Lord Peter Melchett or another representative of the organisation will have to stand before Lord Johnston in the Court of Session tomorrow after Shell returned to court in another round of legal action.
The captain of the Greenpeace ship Altair, which is shadowing the redundant platform as it is towed to its Atlantic grave, was also ordered by the judge to appear at the Edinburgh court on the same day.

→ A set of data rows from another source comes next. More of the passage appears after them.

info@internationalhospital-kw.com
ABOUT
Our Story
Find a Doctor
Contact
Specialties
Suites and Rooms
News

Jonathan Castle took part in an occupation of the Brent Spar in the North Sea earlier this year in protest at plans to dump the installation at sea.
He will have to make a court appearance to explain his failure to obey an earlier legal order requiring him to disclose to Shell the identities of those who took part in the on-board protest.

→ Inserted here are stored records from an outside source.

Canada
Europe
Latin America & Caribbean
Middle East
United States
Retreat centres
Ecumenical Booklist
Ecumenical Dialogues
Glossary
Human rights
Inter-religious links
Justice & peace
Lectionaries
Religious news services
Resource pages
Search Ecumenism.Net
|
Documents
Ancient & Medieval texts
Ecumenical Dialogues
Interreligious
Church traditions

Mr Castle was also ordered to explain his intentions and give undertakings which the court may require over reports that Greenpeace was planning to use the Altair to interfere with the sinking of the Brent Spar.
Greenpeace has campaigned for the decommissioning of the 65,000-tonne oil installation on land but Shell, the platform operator, claims it would be four times more expensive than disposing of it at sea.
Shell, which has resorted to the courts on several occasions during the struggle over the Brent Spar, returned to the Court of Session yesterday to seek further orders.
If the firm succeeds in identifying those taking part in the protest, it will be able to move for further court orders restraining them from disrupting the dumping.